Quand les sportifs trouvent de bonnes excuses aux mauvais réflexes (et inversément).
"Il n’y a pas que l’alcool, la cigarette ou la drogue. Il y a aussi les femmes (sic)", renchérit Julien Bertoux, joueur hexagonal passé par La Louvière Centre entre 2015 et 2016.
"Les addictions sont bien plus nombreuses", embraie Pierre Parmentier. "On peut citer les jeux d’argent, les jeux vidéo ou la chicha. Cette dernière est extrêmement cancérigène."
Or, la plupart des joueurs en consomment. "C’est vrai, beaucoup de footballeurs fument la chicha, j’en ai connu à La Louvière et Seraing", avoue Bertoux. "Mais ça n’a pas d’impact (ndlr : c'est faux) sur les performances."
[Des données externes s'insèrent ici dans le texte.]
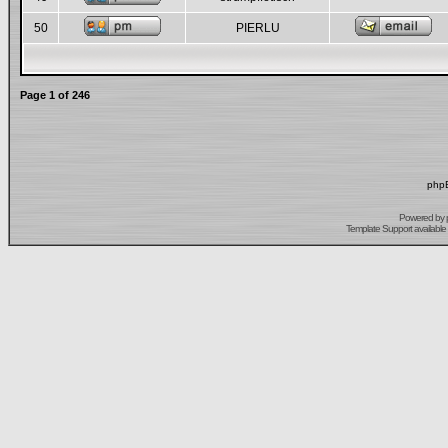
50
PIERLU
Page
1
of
246
phpB
Powered by
Template Support
available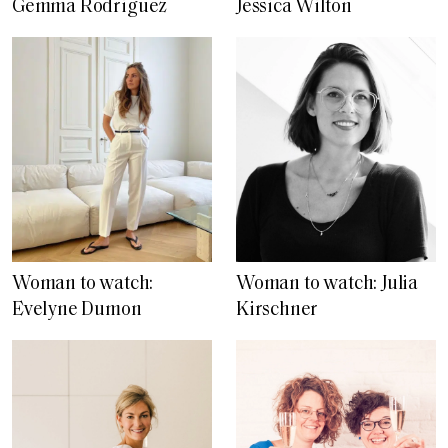
Gemma Rodriguez
Jessica Wilton
Woman to watch:
Woman to watch: Julia
Evelyne Dumon
Kirschner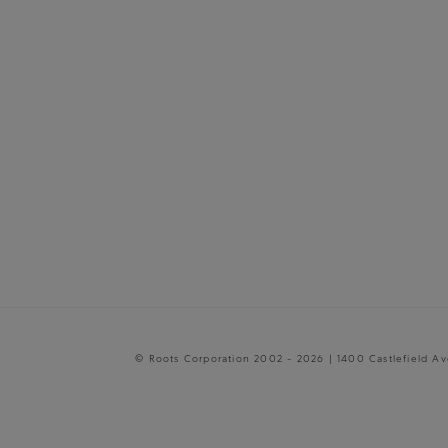
© Roots Corporation 2002 - 2026 | 1400 Castlefield A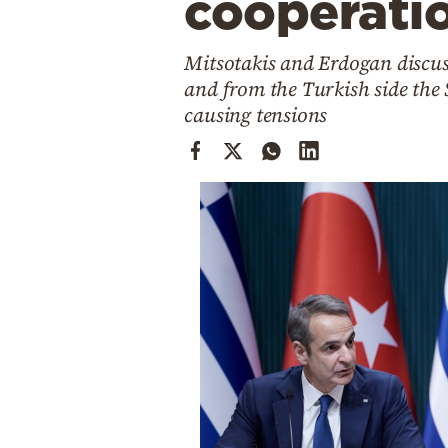
cooperati
Cooking
Weather
Mitsotakis and Erdogan discus
and from the Turkish side the 
Contact
causing tensions
Powered
by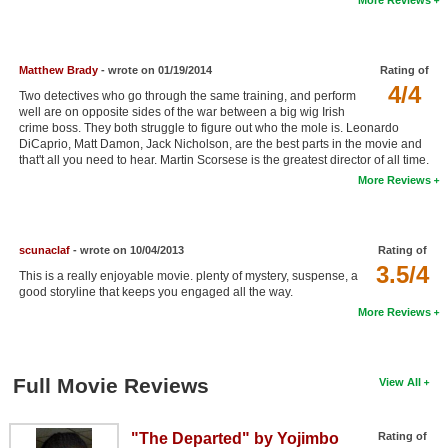
New Members
Member Statistics
Matthew Brady
- wrote on 01/19/2014
Rating of
Find Members
4/4
Two detectives who go through the same training, and perform
well are on opposite sides of the war between a big wig Irish
crime boss. They both struggle to figure out who the mole is. Leonardo
Search
DiCaprio, Matt Damon, Jack Nicholson, are the best parts in the movie and
that't all you need to hear. Martin Scorsese is the greatest director of all time.
Find Movies
More Reviews
Find Lists
Find Members
scunaclaf
- wrote on 10/04/2013
Rating of
3.5/4
This is a really enjoyable movie. plenty of mystery, suspense, a
Login
good storyline that keeps you engaged all the way.
More Reviews
Full Movie Reviews
View All
"The Departed" by Yojimbo
Rating of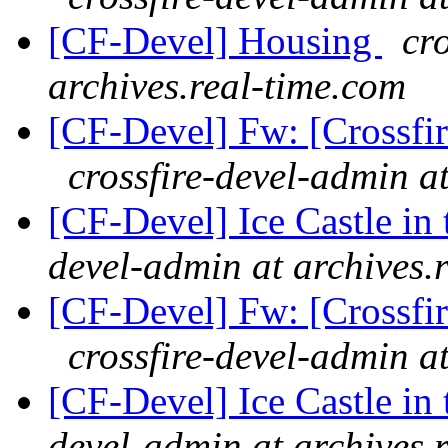
[CF-Devel] Housing
cr
archives.real-time.com
[CF-Devel] Fw: [Crossfi
crossfire-devel-admin a
[CF-Devel] Ice Castle in 
devel-admin at archives.
[CF-Devel] Fw: [Crossfi
crossfire-devel-admin a
[CF-Devel] Ice Castle in 
devel-admin at archives.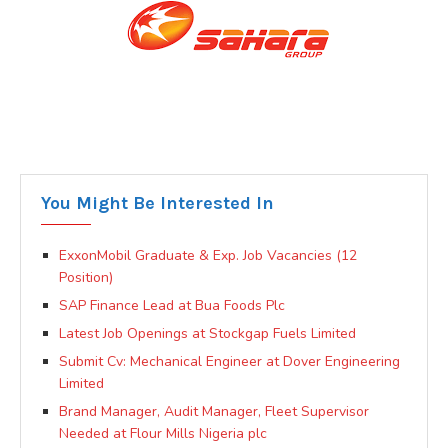
You Might Be Interested In
ExxonMobil Graduate & Exp. Job Vacancies (12
Position)
SAP Finance Lead at Bua Foods Plc
Latest Job Openings at Stockgap Fuels Limited
Submit Cv: Mechanical Engineer at Dover Engineering
Limited
Brand Manager, Audit Manager, Fleet Supervisor
Needed at Flour Mills Nigeria plc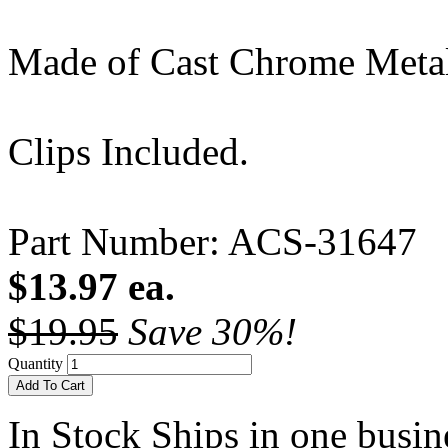
Made of Cast Chrome Meta
Clips Included.
Part Number: ACS-31647
$13.97 ea.
$19.95
Save 30%!
Quantity
Add To Cart
In Stock
Ships in one busine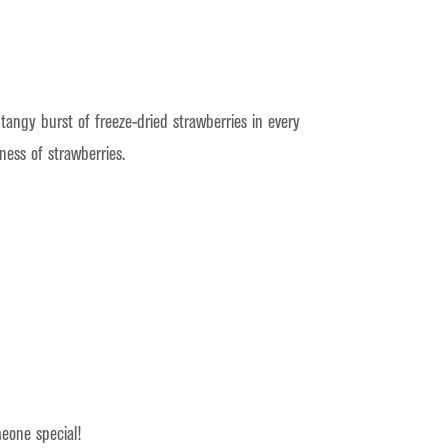
tangy burst of freeze-dried strawberries in every
ness of strawberries.
meone special!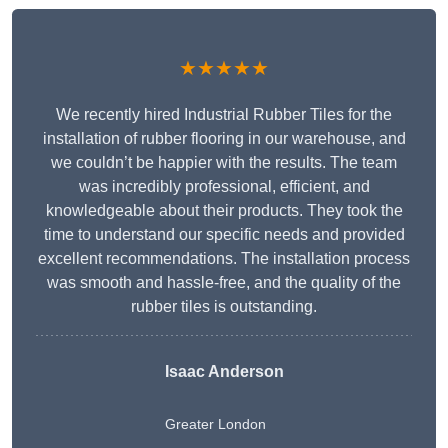
★★★★★
We recently hired Industrial Rubber Tiles for the
installation of rubber flooring in our warehouse, and
we couldn’t be happier with the results. The team
was incredibly professional, efficient, and
knowledgeable about their products. They took the
time to understand our specific needs and provided
excellent recommendations. The installation process
was smooth and hassle-free, and the quality of the
rubber tiles is outstanding.
Isaac Anderson
Greater London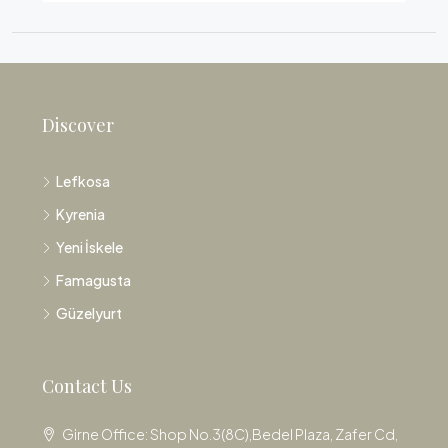
Discover
Lefkosa
Kyrenia
Yeni İskele
Famagusta
Güzelyurt
Contact Us
Girne Office: Shop No.3(8C),Bedel Plaza, Zafer Cd,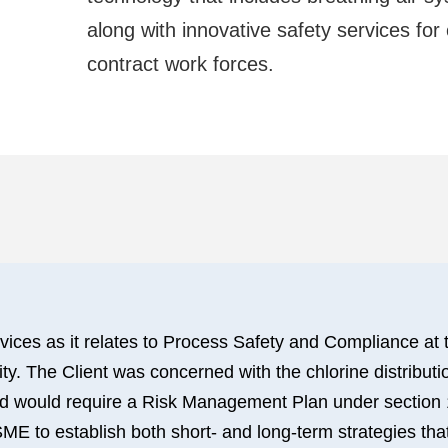
along with innovative safety services for
contract work forces.
vices as it relates to Process Safety and Compliance at t
y. The Client was concerned with the chlorine distributi
 would require a Risk Management Plan under section 112
ME to establish both short- and long-term strategies that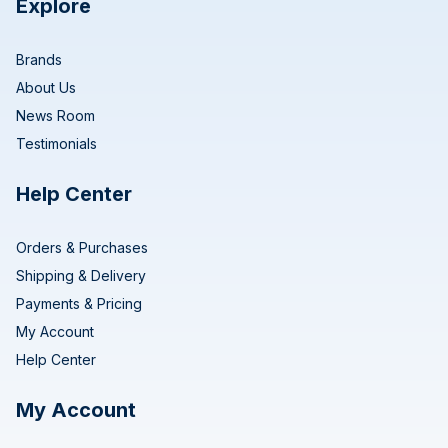
Explore
Brands
About Us
News Room
Testimonials
Help Center
Orders & Purchases
Shipping & Delivery
Payments & Pricing
My Account
Help Center
My Account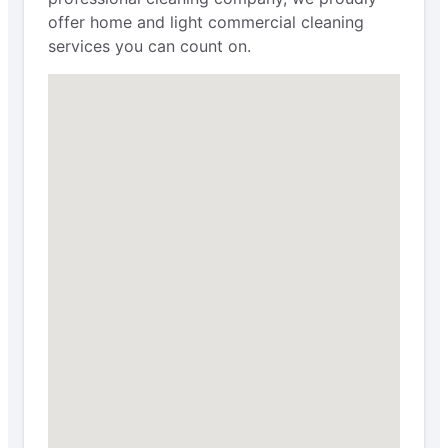
offer home and light commercial cleaning
services you can count on.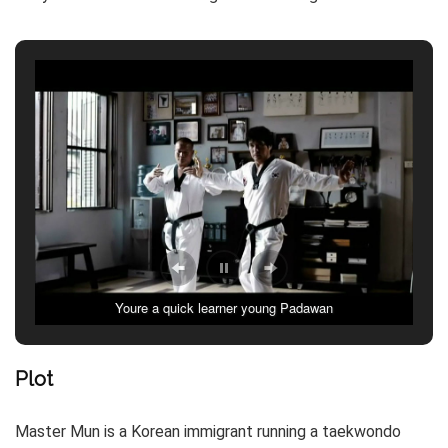
Youre a quick learner young Padawan
Tracing forms in the forest..
Plot
Master Mun is a Korean immigrant running a taekwondo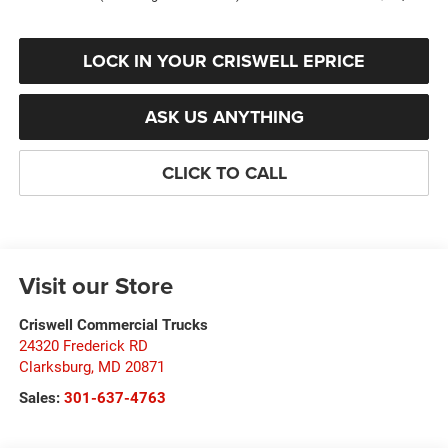
LOCK IN YOUR CRISWELL EPRICE
ASK US ANYTHING
CLICK TO CALL
Visit our Store
Criswell Commercial Trucks
24320 Frederick RD
Clarksburg
,
MD
20871
Sales:
301-637-4763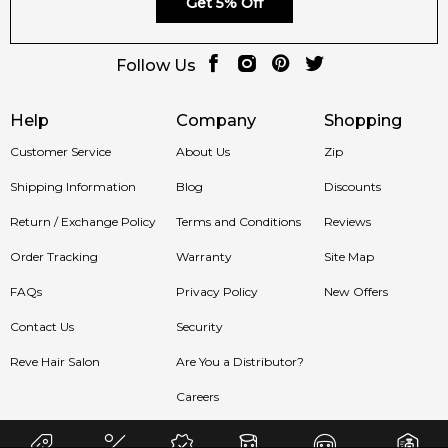
Get 5% Off
Follow Us
Help
Company
Shopping
Customer Service
About Us
Zip
Shipping Information
Blog
Discounts
Return / Exchange Policy
Terms and Conditions
Reviews
Order Tracking
Warranty
Site Map
FAQs
Privacy Policy
New Offers
Contact Us
Security
Reve Hair Salon
Are You a Distributor?
Careers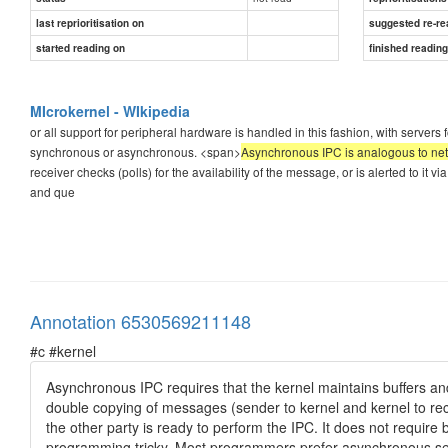
last reprioritisation on
suggested re-re
started reading on
finished readin
MIcrokernel - WIkipedia
or all support for peripheral hardware is handled in this fashion, with servers 
synchronous or asynchronous. <span>
Asynchronous IPC is analogous to ne
receiver checks (polls) for the availability of the message, or is alerted to i
and que
Annotation 6530569211148
#c #kernel
Asynchronous IPC requires that the kernel maintains buffers and
double copying of messages (sender to kernel and kernel to recei
the other party is ready to perform the IPC. It does not require 
programming tricky. Most programmers prefer asynchronous s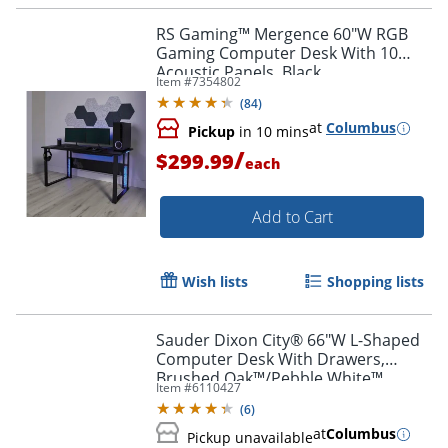
RS Gaming™ Mergence 60"W RGB
Gaming Computer Desk With 10
Acoustic Panels, Black
Item #
7354802
(
84
)
at
Columbus
Pickup
in 10 mins
/
$299.99
each
Add to Cart
Wish lists
Shopping lists
Sauder Dixon City® 66"W L-Shaped
Computer Desk With Drawers,
Brushed Oak™/Pebble White™
Item #
6110427
(
6
)
at
Columbus
Pickup unavailable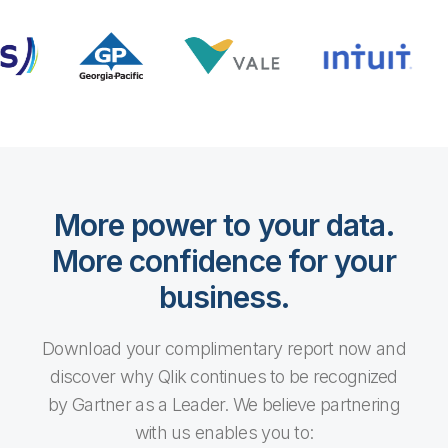
More power to your data.
More confidence for your
business.
Download your complimentary report now and
discover why Qlik continues to be recognized
by Gartner as a Leader. We believe partnering
with us enables you to: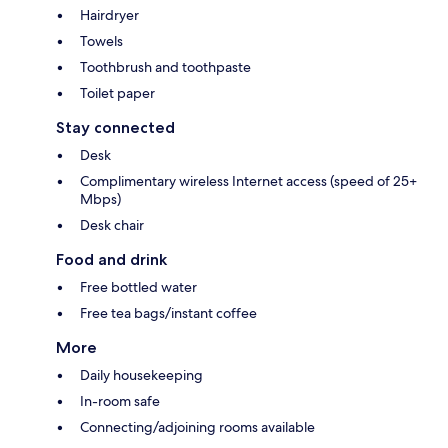
Hairdryer
Towels
Toothbrush and toothpaste
Toilet paper
Stay connected
Desk
Complimentary wireless Internet access (speed of 25+
Mbps)
Desk chair
Food and drink
Free bottled water
Free tea bags/instant coffee
More
Daily housekeeping
In-room safe
Connecting/adjoining rooms available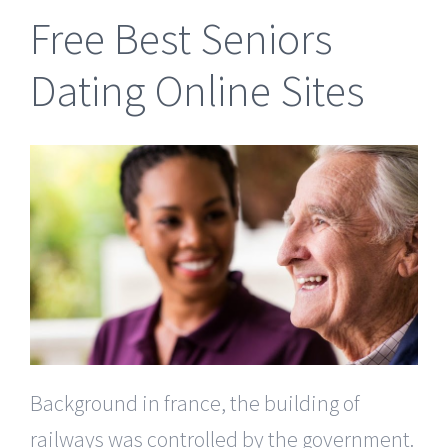
Free Best Seniors
Dating Online Sites
Background in france, the building of
railways was controlled by the government.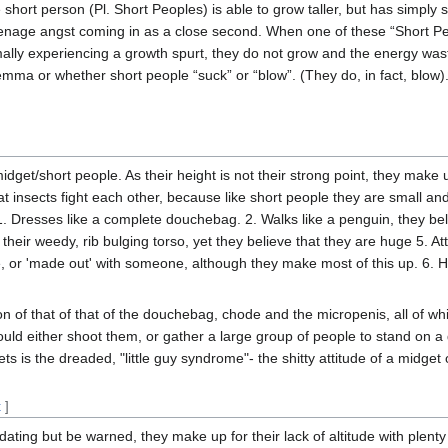
 short person (Pl. Short Peoples) is able to grow taller, but has simply
enage angst coming in as a close second. When one of these “Short Peop
lly experiencing a growth spurt, they do not grow and the energy waste
emma or whether short people “suck” or “blow”. (They do, in fact, blow).
idget/short people. As their height is not their strong point, they make 
t insects fight each other, because like short people they are small an
1. Dresses like a complete douchebag. 2. Walks like a penguin, they beli
f their weedy, rib bulging torso, yet they believe that they are huge 5. A
or 'made out' with someone, although they make most of this up. 6. Hi
ion of that of that of the douchebag, chode and the micropenis, all of w
uld either shoot them, or gather a large group of people to stand on a
 is the dreaded, "little guy syndrome"- the shitty attitude of a midget or
t
]
idating but be warned, they make up for their lack of altitude with plenty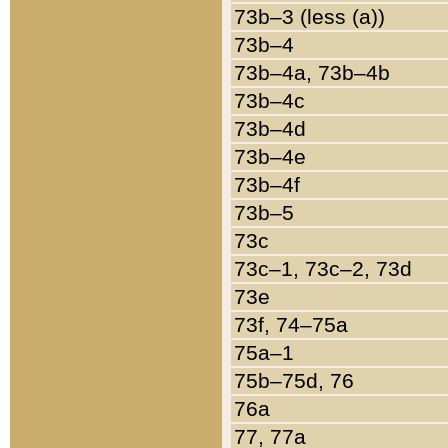
73b–3 (less (a))
73b–4
73b–4a, 73b–4b
73b–4c
73b–4d
73b–4e
73b–4f
73b–5
73c
73c–1, 73c–2, 73d
73e
73f, 74–75a
75a–1
75b–75d, 76
76a
77, 77a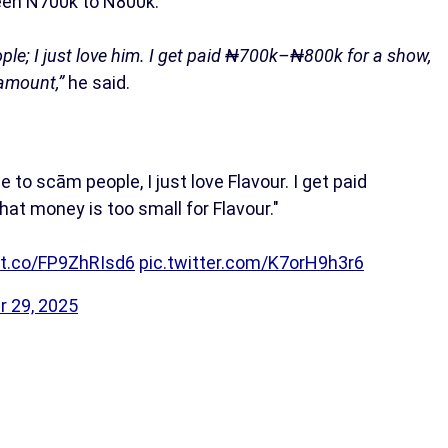
een N700k to N800k.
ple; I just love him. I get paid ₦700k–₦800k for a show,
 amount,”
he said.
 to scām people, I just love Flavour. I get paid
at money is too small for Flavour."
/t.co/FP9ZhRIsd6
pic.twitter.com/K7orH9h3r6
r 29, 2025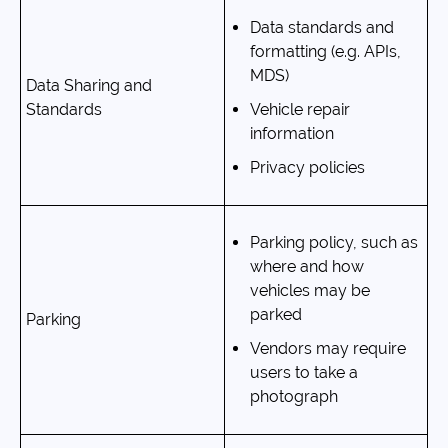
Data standards and
formatting (e.g. APIs,
MDS)
Data Sharing and
Standards
Vehicle repair
information
Privacy policies
Parking policy, such as
where and how
vehicles may be
parked
Parking
Vendors may require
users to take a
photograph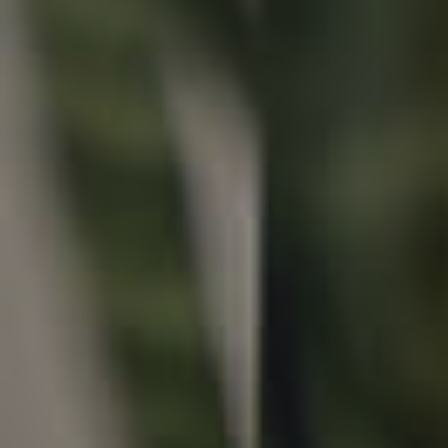
Properties For Sale
Commercial Listings
Recently Sold
Find An Agent
Local Suburb Reports
Get a Property Report
Landlords & Tenants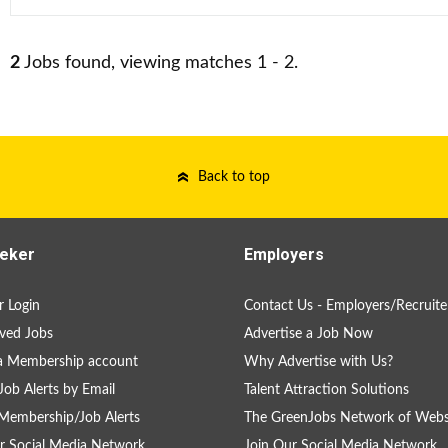
2
Jobs found, viewing matches 1 - 2.
Back to top
eker
Employers
 Login
Contact Us - Employers/Recruite
ved Jobs
Advertise a Job Now
a Membership account
Why Advertise with Us?
Job Alerts by Email
Talent Attraction Solutions
Membership/Job Alerts
The GreenJobs Network of Webs
r Social Media Network
Join Our Social Media Network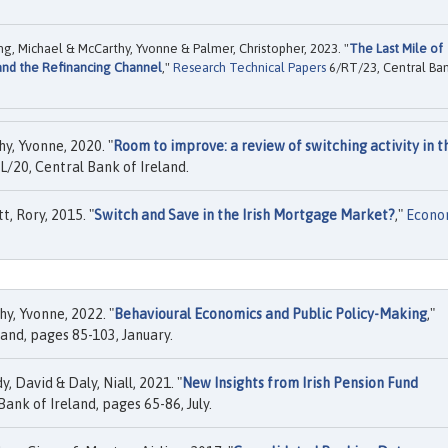
g, Michael & McCarthy, Yvonne & Palmer, Christopher, 2023. "
The Last Mile of
 and the Refinancing Channel
,"
Research Technical Papers
6/RT/23, Central Ba
, Yvonne, 2020. "
Room to improve: a review of switching activity in t
/20, Central Bank of Ireland.
, Rory, 2015. "
Switch and Save in the Irish Mortgage Market?
,"
Econo
y, Yvonne, 2022. "
Behavioural Economics and Public Policy-Making
,"
land, pages 85-103, January.
 David & Daly, Niall, 2021. "
New Insights from Irish Pension Fund
Bank of Ireland, pages 65-86, July.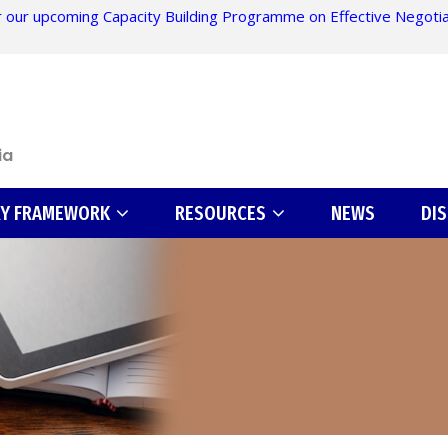
 our upcoming Capacity Building Programme on Effective Negotiati
ia
RY FRAMEWORK
RESOURCES
NEWS
DI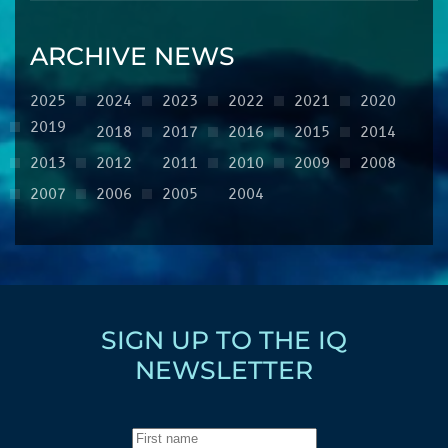
ARCHIVE NEWS
2025
2024
2023
2022
2021
2020
2019
2018
2017
2016
2015
2014
2013
2012
2011
2010
2009
2008
2007
2006
2005
2004
SIGN UP TO THE IQ
NEWSLETTER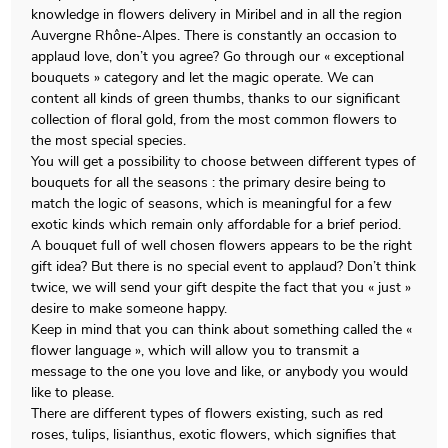
knowledge in flowers delivery in Miribel and in all the region
Auvergne Rhône-Alpes. There is constantly an occasion to
applaud love, don’t you agree? Go through our « exceptional
bouquets » category and let the magic operate. We can
content all kinds of green thumbs, thanks to our significant
collection of floral gold, from the most common flowers to
the most special species.
You will get a possibility to choose between different types of
bouquets for all the seasons : the primary desire being to
match the logic of seasons, which is meaningful for a few
exotic kinds which remain only affordable for a brief period.
A bouquet full of well chosen flowers appears to be the right
gift idea? But there is no special event to applaud? Don’t think
twice, we will send your gift despite the fact that you « just »
desire to make someone happy.
Keep in mind that you can think about something called the «
flower language », which will allow you to transmit a
message to the one you love and like, or anybody you would
like to please.
There are different types of flowers existing, such as red
roses, tulips, lisianthus, exotic flowers, which signifies that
Le Français sait de quoi il parle. "À Seraing, un très bon ami était à la cigarette tous les jours. Les coachs étaient au courant. Je parle ici d’un vrai pro, qui a évolué en Ligue 1 et Ligue 2, avec plus de 300 matchs au compteur", explique-t-il.
"Des pros fument et boivent tous les jours"
"Avec lui, j’ai fait beaucoup de sorties sur Liège ou Hasselt… et nous ne carburions pas à l'eau. On s’est régulièrement retrouvé à quatre ou cinq joueurs, après les matchs, pour fêter des victoires ou décompresser ensemble après des défaites."
Lors de certaines soirées, les bouteilles se sont enchaînées. "Au petit matin, à l’entraînement, il m’est arrivé d’ouvrir mon sac et d’y découvrir une bouteille de vodka pleine, sans savoir comment elle s’est retrouvée là."
Pour Julien, ces instants de plaisir ne doivent pas ternir la carrière d’un joueur. "En France, j'ai côtoyé des professionnels qui fumaient et buvaient tous les jours, sans le moindre impact sur leur niveau. Tout est une question de morphologie. Un corps n’est pas l’autre et peut tolérer différemment toutes ces substances."
Parfois, les limites physiques sont atteintes : "À l’URLC, durant ma période louviéroise, un joueur s’est présenté à l’entraînement complètement ivre. Il sentait l’alcool à des kilomètres et ne savait pas mettre un pied devant l’autre. Le pire, c’est que ça s’est produit plusieurs fois."
Imbattables grâce à la malbouffe
À Sète, avec qui il a été champion de N2, le défenseur a également collecté d’autres histoires folles : "Avant les matchs en déplacement, des coéquipiers commandaient très souvent McDo. L’entraîneur était au courant… mais nous étions imbattables. Pourquoi changer un rituel de malbouffe s’il fonctionne bien ?"
La question, elle a évidemment été posée à des entraîneurs. Bien souvent, les résultats sportifs priment sur les mauvaises habitudes.
"Si ces superstitions apportent des bienfaits sur les résultats et les prestations, pourquoi s’en priver ?", s’interroge un mentor du Centre. "La plupart du temps, les joueurs sont majeurs et vaccinés. On ne peut pas constamment les surveiller sous prétexte qu’ils soient footballeurs."
Certains coachs vont même plus loin : "Ce sont certes des passionnés mais aussi des amateurs et des bénévoles, ne l’oublions pas. On ne peut pas leur enlever les petits plaisirs de la vie. Et puis, si des garçons pétris de talent n’évoluent qu’à l’échelon provincial, c’est qu’il y a une raison."
Et ça, ce n'est pas Guy Roux qui le dit.